This dish can be cooked on the stove or in the oven. It is very simple to prepare since all of its ingredients are added raw, and the results are very satisfactory. It requires an earthenware dish, a paella pan, or another shallow container.

 


Place the potatoes, cut into thin slices, across the bottom of the dish. The tomatoes, also sliced, should be placed on top of the potatoes. Then, add the seafood - which you can choose according to your taste - so that the firmest seafood (crab, mantis shrimp, etc.) is under the tenderest (whiting, palaya, etc.). Drizzle on some oil, cover with water and add the chopped garlic and parsley, the paprika, salt and saffron, and leave it on low heat for approximately 30 minutes.

 

ARRÒS DEL SENYORET

Rice is the biggest star of Calpe’s cuisine.
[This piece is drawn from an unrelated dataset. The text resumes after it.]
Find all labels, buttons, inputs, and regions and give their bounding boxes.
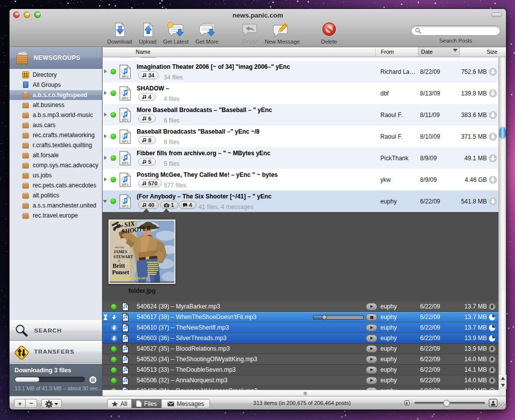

According to older generations, it is named "Senyoret" because all of the shellfish it is made with is shelled so that the senyoret, a rich young gentleman, would not have to get his hands dirty.

*Recipe for 4 people

 

Ingredients:

 

  • 1 kg small fish or "soup fish"
  • 250 grams of monkfish or small squid
  • 10 mussels
  • 8 medium langoustines
  • 8 shrimp
  • 250 grams of rice
  • 1 tomato
  • garlic and parsley

 

Preparation:

Boil the small fish - with ten mussels, for 45 minutes, removing the mussels as they open. Strain the broth to have the base for the "paella".

Sauté the tomato, garlic, parsley, monkfish or small squid, langoustines and shrimp (all shelled). Add the rice, sauté and add the broth and the meat of the mussels. Allow it to boil for five minutes, then reduce the heat and it will boil for another 15 minutes, for a total cooking time of about 20 minutes.